The quality of the generated data depends significantly on the column comments in your schema. A column named CUST_TYPE without a comment gives the LLM almost no signal about valid values. A column with a comment that specifies the domain, format, or valid value set produces much more usable synthetic rows. Adding meaningful comments to your schema before invoking synthetic data generation is the single highest-leverage configuration step for this feature.
In-Database AI Agents
The Select AI agent framework lets you build autonomous, multi-step workflows that execute inside the database. An agent takes a goal expressed in natural language, determines a plan, calls tools to execute steps, evaluates intermediate results, and iterates until the goal is satisfied. The entire execution happens in the database engine, with logic written in PL/SQL.
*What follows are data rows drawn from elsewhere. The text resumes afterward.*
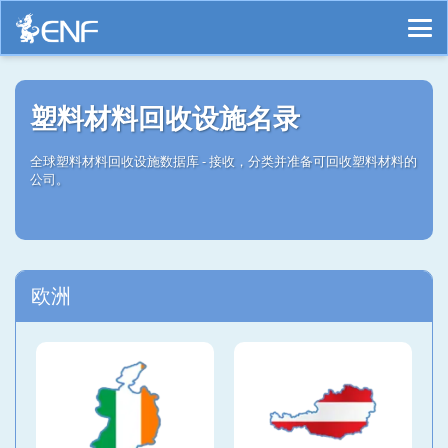
塑料材料回收设施名录
全球塑料材料回收设施数据库 - 接收，分类并准备可回收塑料材料的
公司。
欧洲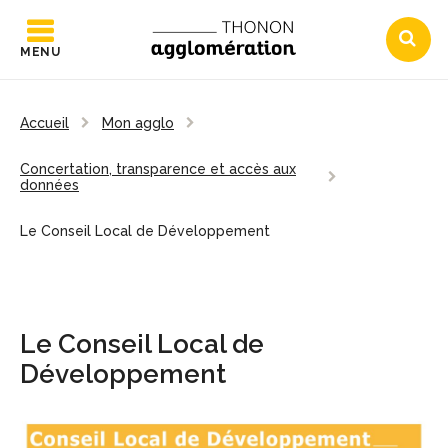
MENU
Accueil
Mon agglo
Concertation, transparence et accès aux
données
Le Conseil Local de Développement
Le Conseil Local de
Développement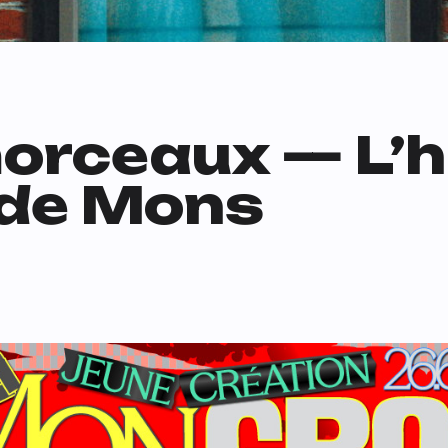
orceaux — L’hi
 de Mons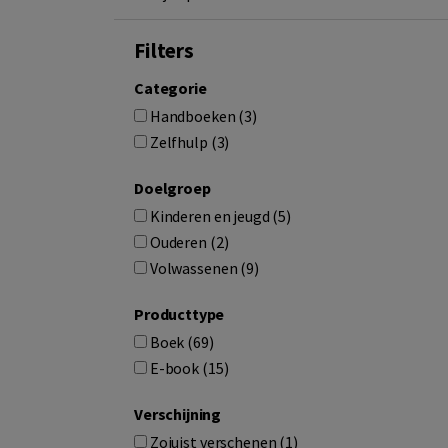
Filters
Categorie
Handboeken (3)
Zelfhulp (3)
Doelgroep
Kinderen en jeugd (5)
Ouderen (2)
Volwassenen (9)
Producttype
Boek (69)
E-book (15)
Verschijning
Zojuist verschenen (1)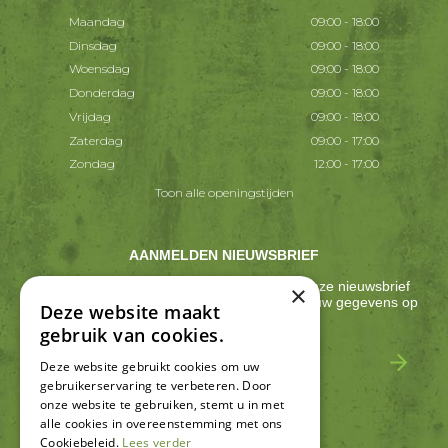
Maandag
09:00 - 18:00
Dinsdag
09:00 - 18:00
Woensdag
09:00 - 18:00
Donderdag
09:00 - 18:00
Vrijdag
09:00 - 18:00
Zaterdag
09:00 - 17:00
Zondag
12:00 - 17:00
Toon alle openingstijden
AANMELDEN NIEUWSBRIEF
Ontvang ongeveer één keer per 2 weken onze nieuwsbrief
×
met acties, nieuws & activiteiten! We slaan jouw gegevens op
Deze website maakt
conform onze
privacy policy
.
gebruik van cookies.
Deze website gebruikt cookies om uw
gebruikerservaring te verbeteren. Door
onze website te gebruiken, stemt u in met
alle cookies in overeenstemming met ons
Cookiebeleid.
Lees verder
Agents support both built-in tools, such as NL2SQL execution and RAG retrieval, and custom tools that you define as PL/SQL procedures. Custom tool registration tells the agent what the tool does, what parameters it accepts, and when to use it. The agent's reasoning loop calls these tools as appropriate based on the current state of the task. Memory across conversation turns is maintained in the database, so long-running agent sessions survive process restarts without external session state management.
The architectural consequence of running agents in the database rather than in an application tier is that data movement is minimized. The agent operates directly on the data it is reasoning about without serializing query results through an application layer, a network call, and a vector store lookup on a separate service. For workflows that involve iterative data examination, this colocation materially reduces both latency and complexity.
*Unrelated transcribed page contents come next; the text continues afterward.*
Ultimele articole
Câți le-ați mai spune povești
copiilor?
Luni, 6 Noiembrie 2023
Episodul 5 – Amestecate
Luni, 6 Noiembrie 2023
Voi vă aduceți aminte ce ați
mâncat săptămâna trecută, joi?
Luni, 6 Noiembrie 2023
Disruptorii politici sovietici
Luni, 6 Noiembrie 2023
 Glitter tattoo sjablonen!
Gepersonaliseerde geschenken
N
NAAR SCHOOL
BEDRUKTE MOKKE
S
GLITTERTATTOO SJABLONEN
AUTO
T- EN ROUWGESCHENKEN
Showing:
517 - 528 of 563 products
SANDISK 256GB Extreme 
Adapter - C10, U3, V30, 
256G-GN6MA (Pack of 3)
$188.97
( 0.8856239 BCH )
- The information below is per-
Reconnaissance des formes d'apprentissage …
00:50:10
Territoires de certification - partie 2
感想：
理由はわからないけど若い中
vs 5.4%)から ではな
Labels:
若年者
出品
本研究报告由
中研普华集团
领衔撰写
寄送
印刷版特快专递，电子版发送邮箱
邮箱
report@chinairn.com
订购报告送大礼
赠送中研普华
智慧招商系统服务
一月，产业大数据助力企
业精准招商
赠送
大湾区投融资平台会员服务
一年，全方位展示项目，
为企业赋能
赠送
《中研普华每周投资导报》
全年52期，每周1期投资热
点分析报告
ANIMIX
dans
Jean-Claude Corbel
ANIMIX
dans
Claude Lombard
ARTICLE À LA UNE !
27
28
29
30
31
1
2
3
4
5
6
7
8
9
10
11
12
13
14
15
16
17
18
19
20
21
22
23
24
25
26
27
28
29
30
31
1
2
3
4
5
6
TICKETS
Summarization and Conversational Context
Summarization in Select AI converts query result sets into prose using the active AI profile's LLM. You get a readable description of what the data says rather than raw rows. This is surfaced through the NARRATE action in NL2SQL or as a standalone capability for arbitrary database content.
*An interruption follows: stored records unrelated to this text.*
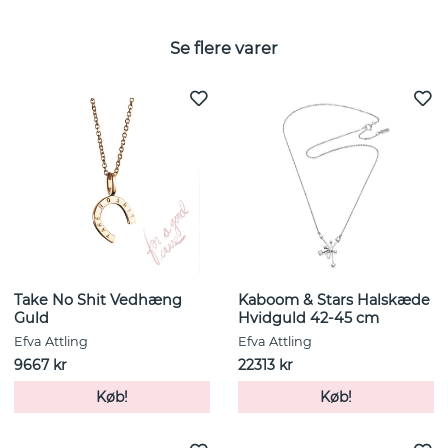
Se flere varer
Take No Shit Vedhæng
Kaboom & Stars Halskæde
Guld
Hvidguld 42-45 cm
Efva Attling
Efva Attling
9667 kr
22313 kr
Køb!
Køb!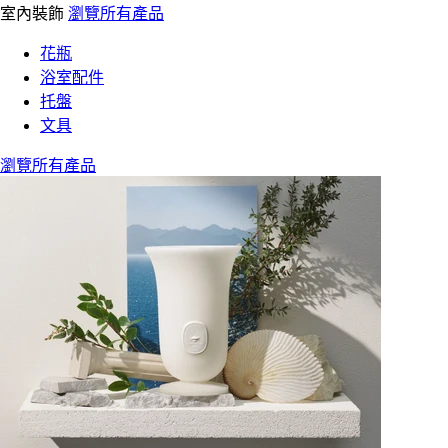
室內裝飾
瀏覽所有產品
花瓶
浴室配件
托盤
文具
瀏覽所有產品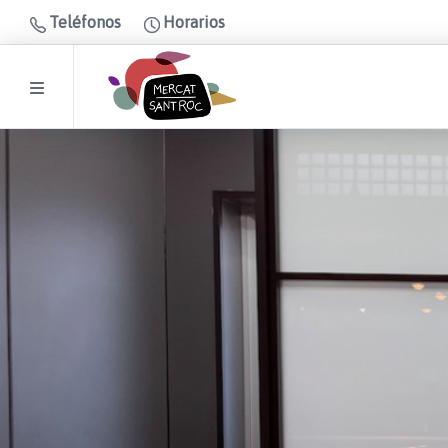
Teléfonos
Horarios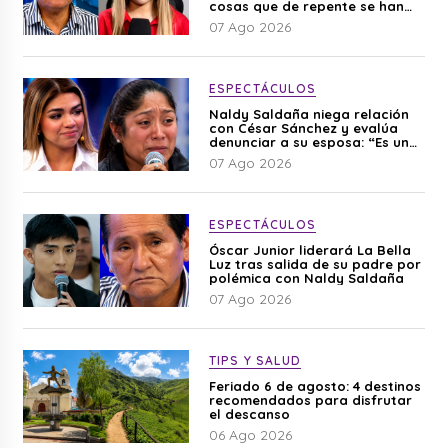
cosas que de repente se han
editado”
07 Ago 2026
ESPECTÁCULOS
Naldy Saldaña niega relación
con César Sánchez y evalúa
denunciar a su esposa: “Es una
difamación”
07 Ago 2026
ESPECTÁCULOS
Óscar Junior liderará La Bella
Luz tras salida de su padre por
polémica con Naldy Saldaña
07 Ago 2026
TIPS Y SALUD
Feriado 6 de agosto: 4 destinos
recomendados para disfrutar
el descanso
06 Ago 2026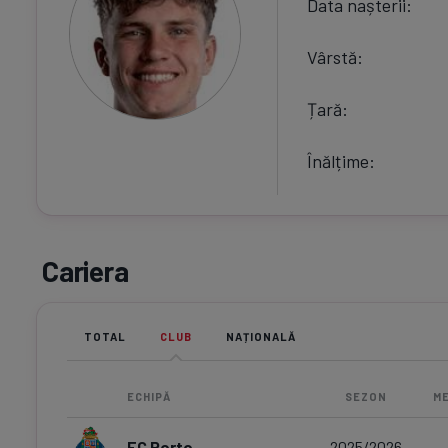
Data nașterii
Vârstă
Țară
Înălțime
Cariera
TOTAL
CLUB
NAȚIONALĂ
ECHIPĂ
SEZON
ME
FC Porto
2025/2026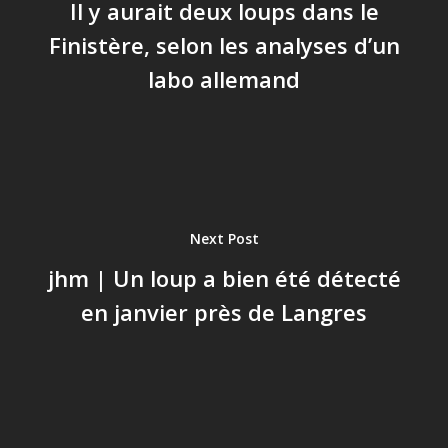
Il y aurait deux loups dans le
Finistère, selon les analyses d’un
labo allemand
Next Post
jhm | Un loup a bien été détecté
en janvier près de Langres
Conversations extend all Select AI capabilities to multi-turn sessions. Context from prior turns is maintained and passed to subsequent prompts within the same conversation, allowing follow-up questions that reference earlier results without restating the full context. A conversation is scoped to a session by default, and conversation state is stored in the database, which means you can retrieve and continue prior conversations rather than starting fresh on each connection.
Select AI Translation
Translation in Select AI routes through external translation APIs rather than the primary LLM in your AI profile. Supported backends include OCI Language, Google Cloud Translation, AWS Translate, and Azure Translator. You configure the translation provider as a separate credential in the database and reference it in translation-specific Select AI calls. This keeps translation costs separate from LLM costs and lets you use a purpose-built translation service rather than consuming LLM tokens for language conversion.
Conclusion
The version boundary between 19c and 26ai in Select AI comes down to Oracle AI Vector Search availability. If your deployment is on 26ai, you get auto object selection for focused schema context, feedback-driven NL2SQL refinement, and a fully managed in-database RAG pipeline on top of the core capabilities that 19c also provides. If you are on 19c, you still have NL2SQL, agents, synthetic data generation, summarization, and conversation, which covers most production use cases.
The highest-leverage configuration steps are accurate column comments for NL2SQL and synthetic data quality, a correctly scoped object list in your AI profile, and independent selection of embedding and generation models to balance cost against quality for RAG workloads.